**Required action**
Among the entries below, find the line with "NJHABjk6wGA |" and the line with "bian.tar.xz". Return exactly those lines and every line between them, but no pictures.

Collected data
▼
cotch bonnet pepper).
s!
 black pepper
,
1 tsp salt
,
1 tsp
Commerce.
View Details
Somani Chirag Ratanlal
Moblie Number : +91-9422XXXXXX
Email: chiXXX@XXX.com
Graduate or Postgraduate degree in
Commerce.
▲
▼
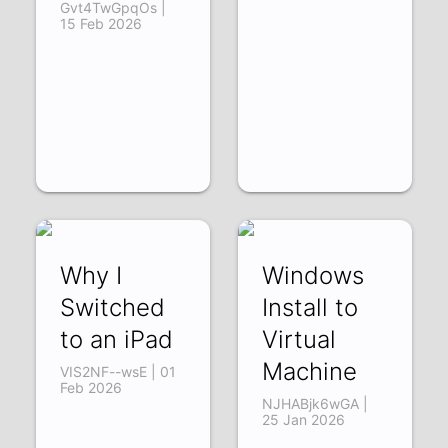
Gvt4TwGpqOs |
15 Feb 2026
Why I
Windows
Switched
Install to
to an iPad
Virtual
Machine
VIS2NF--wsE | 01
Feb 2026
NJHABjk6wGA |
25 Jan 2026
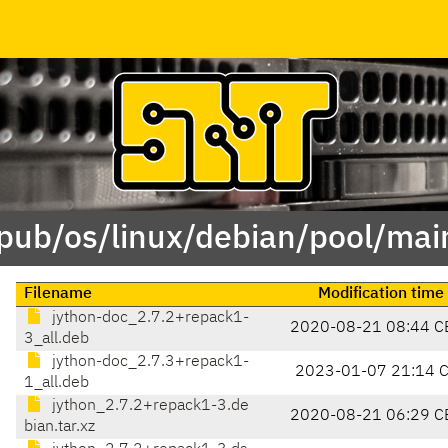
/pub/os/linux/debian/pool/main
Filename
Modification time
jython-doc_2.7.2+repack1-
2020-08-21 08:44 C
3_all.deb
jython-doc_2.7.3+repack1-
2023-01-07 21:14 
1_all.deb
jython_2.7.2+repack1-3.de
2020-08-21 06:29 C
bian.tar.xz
▲
**Solution for this problem**
NJHABjk6wGA |
25 Jan 2026
/pub/os/linux/debian/pool/main
Filename
Modification time
jython-doc_2.7.2+repack1-
2020-08-21 08:44 C
3_all.deb
jython-doc_2.7.3+repack1-
2023-01-07 21:14 
1_all.deb
jython_2.7.2+repack1-3.de
2020-08-21 06:29 C
bian.tar.xz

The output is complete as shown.